In A Man of the People (1966), greed and tribalism undermine formal democracy in the years just after independence, clearing the way for the first of many military coups; the book's humor cannot fully obscure what is at bottom a depressing tale of hopes dashed. And Anthills of the Savannah (1987) delivers a more sinister picture of a military dictator who suppresses reports of drought and famine and then orders the death of a courageous newspaper editor who had once been his high school classmate and friend. Anthills is especially chilling because His Excellency is neither clown nor maniac but a successful, charismatic man whom Achebe shows to be subtly but inexorably corrupted by power and his fear of losing it.
Achebe's five novels are so accurate and insightful about Africa's history over the past century that you could teach an entire course in politics and culture around them. The best proof of his honesty is his continuing popularity in Africa; few Africans would remain interested in him if he were not telling the truth about how hard life there can be.
So just where does Achebe differ from Naipaul, given that on the surface both men portray an Africa marred by corruption and violence? In Home and Exile Achebe indicates the difference eloquently, explaining that the new African writers of his generation had "one common thread running through it all: the thread of a shared humanity linking the author to the world of his creation; a sense that even in the most tempting moments of grave disappointment with this world, the author remains painfully aware that he is of the same flesh and blood, the same humanity as its human inhabitants."
It is here that Naipaul and Conrad fail dismally. They see Africa as cursed, a place where evil and degradation are somehow intrinsic to its people and inherent in the dark land itself. But the crisis in parts of Africa today is by no means inevitable, nor are its origins entirely local. It is the product of human actions, of stagnation caused in large part by an unjust international economic order, including crushing levels of debt, and by the global trade in weapons and diamonds. This economic depression has contributed to the rise of dictators (often backed by the West, openly or tacitly) in some places and failed states and vicious profiteering warlords in others.
An imperfect but useful parallel would be Europe in the thirties--high rates of unemployment, unstable, disfigured by dictatorships and war (in Spain) that would spread across the continent. Europe's rapid recovery after 1945 proves that chaos was neither ingrained in its people nor embedded in the European landscape.
In the end Achebe is not asking the rest of the world to go to the other extreme, to revere Africa as a source of superior, tribal wisdom. All he wants, as he writes in critiquing Conrad, is for the West to start to look at Africa as "quite simply a continent of people--not angels, but not rudimentary souls either--just people, often highly gifted people and often strikingly successful in their enterprise with life and society."

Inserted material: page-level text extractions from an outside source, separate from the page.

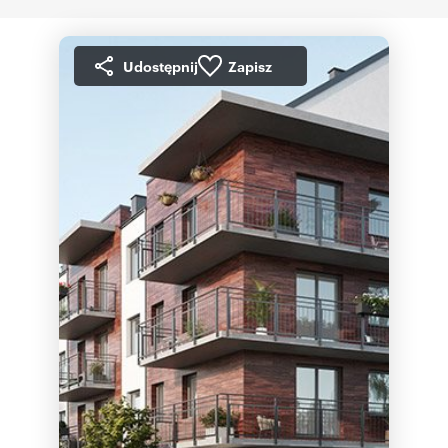
Udostępnij
Zapisz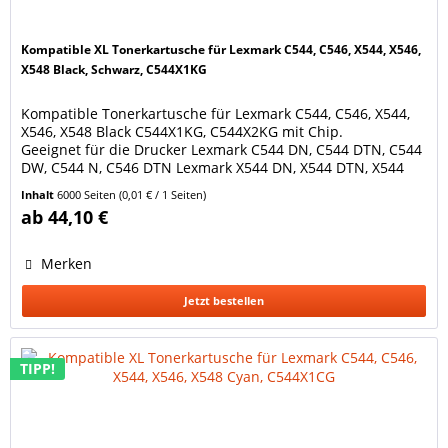
Kompatible XL Tonerkartusche für Lexmark C544, C546, X544, X546,
X548 Black, Schwarz, C544X1KG
Kompatible Tonerkartusche für Lexmark C544, C546, X544,
X546, X548 Black C544X1KG, C544X2KG mit Chip.
Geeignet für die Drucker Lexmark C544 DN, C544 DTN, C544
DW, C544 N, C546 DTN Lexmark X544 DN, X544 DTN, X544
DW, X544 N, X546 DTN, X548 DE, X548 DTE Lexmark Optra
Inhalt
6000 Seiten
(0,01 € / 1 Seiten)
C544 DN, C544 DTN, C544 DW, C544 N, C546 DTN Ersetzt
ab 44,10 €
Original Lexmark Toner C544X1KG / C544X2KG Farbe: black
/...
Merken
Jetzt bestellen
TIPP!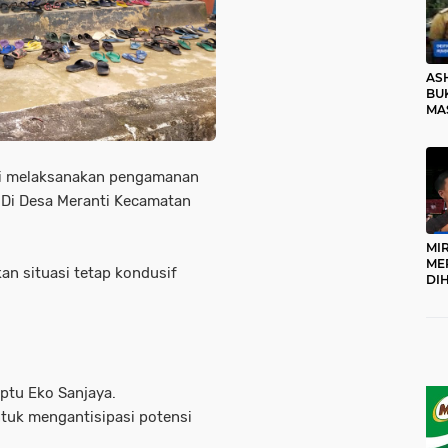
AS
BUK
MA
RO
nti melaksanakan pengamanan
m Di Desa Meranti Kecamatan
MI
ME
n situasi tetap kondusif
DI
KA
PR
TI
DI
TE
ME
ptu Eko Sanjaya.
ntuk mengantisipasi potensi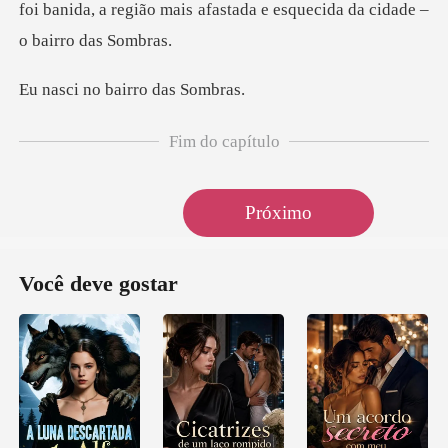
o bairro d
Fim do capítulo
Próximo
Você deve gostar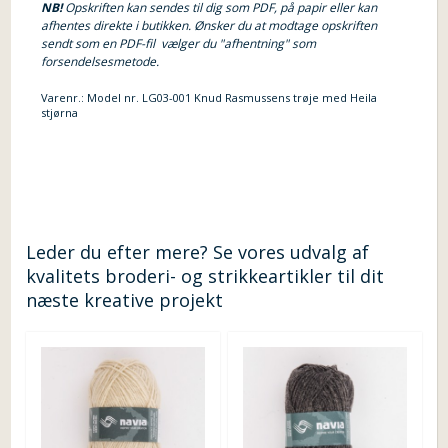
NB!
Opskriften kan sendes til dig som PDF, på papir eller kan
afhentes direkte i butikken. Ønsker du at modtage opskriften
sendt som en PDF-fil vælger du "afhentning" som
forsendelsesmetode.
Varenr.:
Model nr. LG03-001 Knud Rasmussens trøje med Heila
stjørna
Leder du efter mere? Se vores udvalg af
kvalitets broderi- og strikkeartikler til dit
næste kreative projekt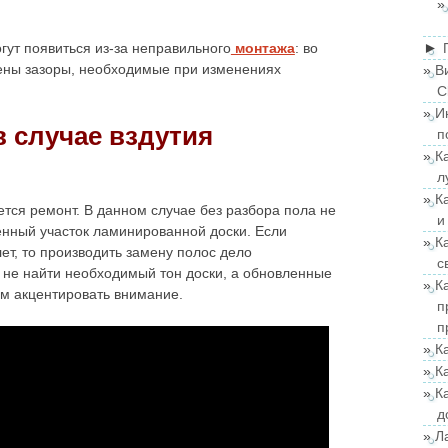
►
ут появиться из-за неправильного
монтажа
: во
ены зазоры, необходимые при изменениях
В
C
И
в случае вздутия
п
К
л
К
тся ремонт. В данном случае без разбора пола не
и
енный участок ламинированной доски. Если
К
ет, то производить замену полос дело
с
о не найти необходимый тон доски, а обновленные
К
ым акцентировать внимание.
п
п
К
К
К
д
Л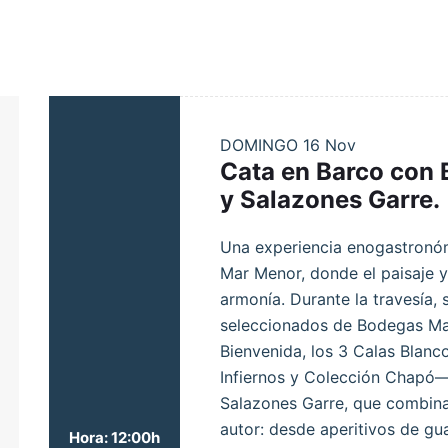
DOMINGO
16 Nov
Cata en Barco con
y Salazones Garre.
Una experiencia enogastronóm
Mar Menor, donde el paisaje y
armonía. Durante la travesía,
seleccionados de Bodegas Ma
Bienvenida, los 3 Calas Blanco
Infiernos y Colección Chapó
Salazones Garre, que combina
autor: desde aperitivos de g
Hora: 12:00h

Achebe's own exemplary life and work are helping to make this eloquent request real. He is by no means the only writer who portrays Africa's complexity and humanity. Others of this generous spirit include his fellow Nigerian Wole Soyinka; Ngugi wa Thiong'o, exiled from Kenya; the Senegalese writer and filmmaker Sembène Ousmane; and Bessie Head, who fled apartheid to live and write in Botswana before her untimely death in 1986.
Chinua Achebe's influence should go on and on, outliving petty African warlords and small-minded Western writers alike, teaching and reminding that all humankind is one.